Anybody who watched action films, read spy and military novels...?


----------



## phildwyer (Jan 28, 2010)

Kid_Eternity said:


> Seriously, which would you do on the train to work, watch porn or play a game?



If one chooses to define one's personal morality by social norms, that's a good argument.  Trouble is, only a wanker would do that.

Ron Jeremy is a fat bastard, but that's all I have against him.


----------



## TrippyLondoner (Jan 29, 2010)

Kid_Eternity said:


> I believe I have really seen and read it all now!
> 
> I keep hearing about these mythical studies but as yet not one of the critics of video games seems able to cite one properly...



Its about time we had another ' violent video games are evvillll' article though, been too long since the last!


----------



## Kid_Eternity (Jan 29, 2010)

TrippyLondoner said:
			
		

> Its about time we had another ' violent video games are evvillll' article though, been too long since the last!



It really hasn't, anti games pieces appear almost weekly...


----------



## TrippyLondoner (Jan 29, 2010)

Kid_Eternity said:


> It really hasn't, anti games pieces appear almost weekly...



Was being sarcastic.


----------



## HobgoblinMan (Jan 29, 2010)

Kid_Eternity said:


> Seriously, which would you do on the train to work, watch porn or play a game?



Is the correct answer "watch porn"???


----------



## Kid_Eternity (Jan 29, 2010)

TrippyLondoner said:


> Was being sarcastic.


----------



## Citizen66 (Jan 30, 2010)

I'd have thought video games are less harmful than porn as they don't encourage wanking.


----------



## Badgers (Sep 1, 2020)

Bit off topic but gives an insight into his values:


----------



## NoXion (Sep 1, 2020)

Looks like _someone_ was attacking video games as a form of distraction.


----------



## Argonia (Sep 1, 2020)

My mate's dad had a porn film in his VHS collection called "The Magic Lamp" with Ron Jeremy as a genie.

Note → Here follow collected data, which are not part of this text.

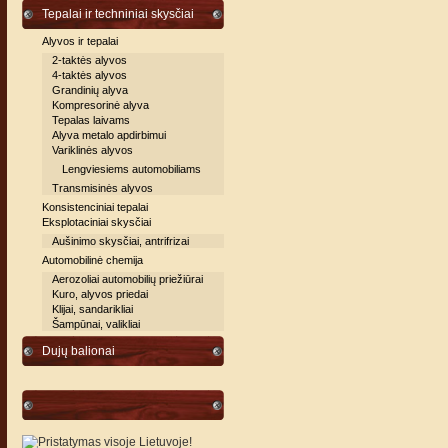
Tepalai ir techniniai skysčiai
Alyvos ir tepalai
2-taktės alyvos
4-taktės alyvos
Grandinių alyva
Kompresorinė alyva
Tepalas laivams
Alyva metalo apdirbimui
Variklinės alyvos
Lengviesiems automobiliams
Transmisinės alyvos
Konsistenciniai tepalai
Eksplotaciniai skysčiai
Aušinimo skysčiai, antrifrizai
Automobilinė chemija
Aerozoliai automobilių priežiūrai
Kuro, alyvos priedai
Klijai, sandarikliai
Šampūnai, valikliai
Dujų balionai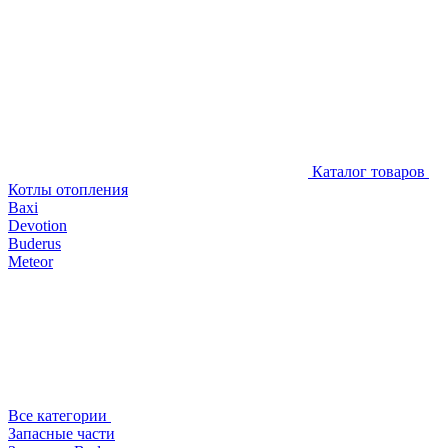
Каталог товаров
Котлы отопления
Baxi
Devotion
Buderus
Meteor
Все категории
Запасные части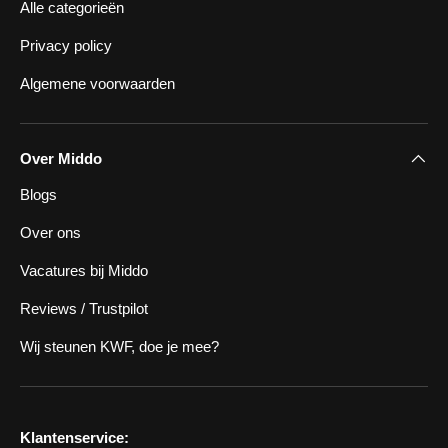
Alle categorieën
Privacy policy
Algemene voorwaarden
Over Middo
Blogs
Over ons
Vacatures bij Middo
Reviews / Trustpilot
Wij steunen KWF, doe je mee?
Klantenservice: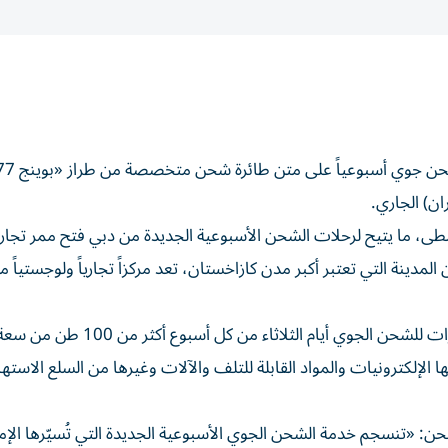
سطى، ما يتيح لرحلات الشحن الأسبوعية الجديدة من دبي فتح ممر تجا
مدينة التي تعتبر أكبر مدن كازاخستان، تعد مركزاً تجارياً ولوجستياً متن
وستوفر خدمة الشحن الجوي الأسبوعية التي ستُسيّرها الإمارات للشحن الجوي أيام ا
الإلكترونيات والمواد القابلة للتلف والآلات وغيرها من السلع الاستهل
ن: «تنسجم خدمة الشحن الجوي الأسبوعية الجديدة التي تُسيّرها الإم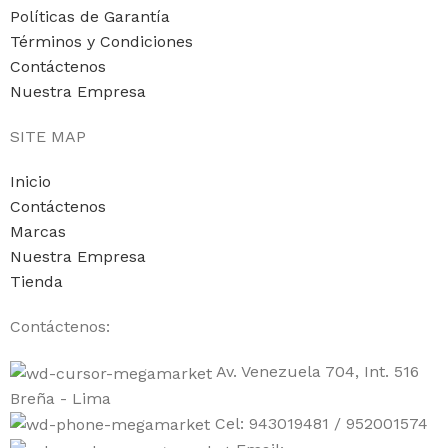
Políticas de Garantía
Términos y Condiciones
Contáctenos
Nuestra Empresa
SITE MAP
Inicio
Contáctenos
Marcas
Nuestra Empresa
Tienda
Contáctenos:
Av. Venezuela 704, Int. 516
Breña - Lima
Cel: 943019481 / 952001574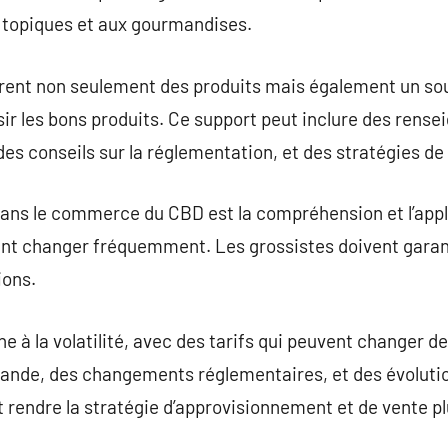
s topiques et aux gourmandises.
frent non seulement des produits mais également un sou
isir les bons produits. Ce support peut inclure des rens
s conseils sur la réglementation, et des stratégies de
dans le commerce du CBD est la compréhension et l’appl
nt changer fréquemment. Les grossistes doivent garanti
ions.
 à la volatilité, avec des tarifs qui peuvent changer de
emande, des changements réglementaires, et des évoluti
rendre la stratégie d’approvisionnement et de vente p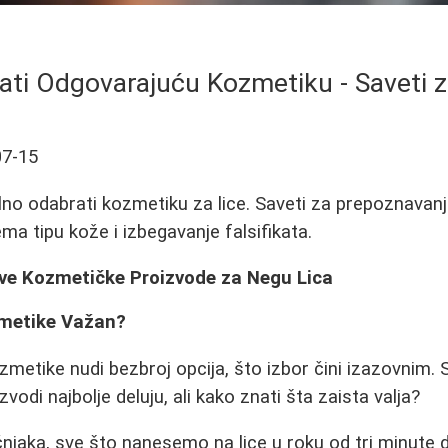
ti Odgovarajuću Kozmetiku - Saveti 
07-15
lno odabrati kozmetiku za lice. Saveti za prepoznavanje
ma tipu kože i izbegavanje falsifikata.
ve Kozmetičke Proizvode za Negu Lica
zmetike Važan?
zmetike nudi bezbroj opcija, što izbor čini izazovnim. 
zvodi najbolje deluju, ali kako znati šta zaista valja?
jaka, sve što nanesemo na lice u roku od tri minute 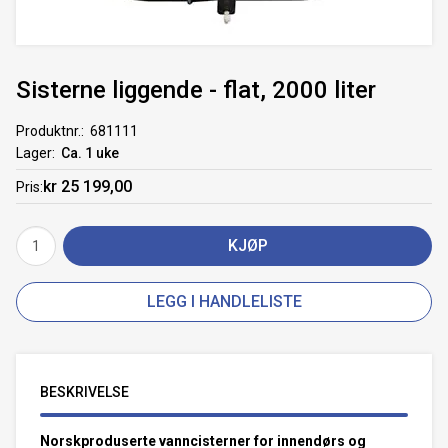
Sisterne liggende - flat, 2000 liter
Produktnr.
681111
Lager
Ca. 1 uke
kr 25 199,00
Pris
KJØP
LEGG I HANDLELISTE
BESKRIVELSE
Norskproduserte vanncisterner for innendørs og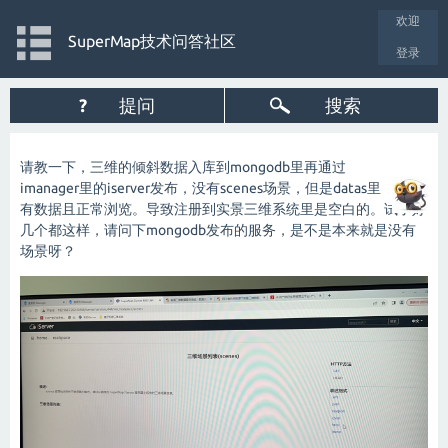
欢迎
SuperMap技术问答社区
登录
?
提问
搜索
请教一下，三维的倾斜数据入库到mongodb里再通过
imanager里的iserver发布，没有scenes场景，但是datas里
有数据且正常浏览。导致注册到实景三维系统里是空白的。试了好
几个都这样，请问下mongodb发布的服务，是不是本来就是没有
场景呀？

I found him pretty creepy then.


----------



## kebabking (Sep 1, 2020)

Argonia said:


> My mate's dad had a porn film in his VHS collection called "The Magic Lamp" with Ron Jeremy as a genie. I found him pretty creepy then.



One can only imagine the magnificently shit plot devices involved...


----------



## Chilli.s (Sep 1, 2020)

Turns out that Ron Jeremy is miles worse than a violent video game.


----------



## isvicthere? (Sep 1, 2020)

kebabking said:


> One can only imagine the magnificently shit plot devices involved...



Probably as inspired as the pizza-delivery-the-attractive-woman-can´t-afford-to-pay-for format.


----------



## Orang Utan (Sep 1, 2020)

Is it appropriate to be having a laugh about porn storylines considering what he’s charged with?


----------



## Argonia (Sep 1, 2020)

kebabking said:


> One can only imagine the magnificently shit plot devices involved...



It was truly Laurence Olivier level work.


----------



## NoXion (Sep 2, 2020)

Orang Utan said:


> Is it appropriate to be having a laugh about porn storylines considering what he’s charged with?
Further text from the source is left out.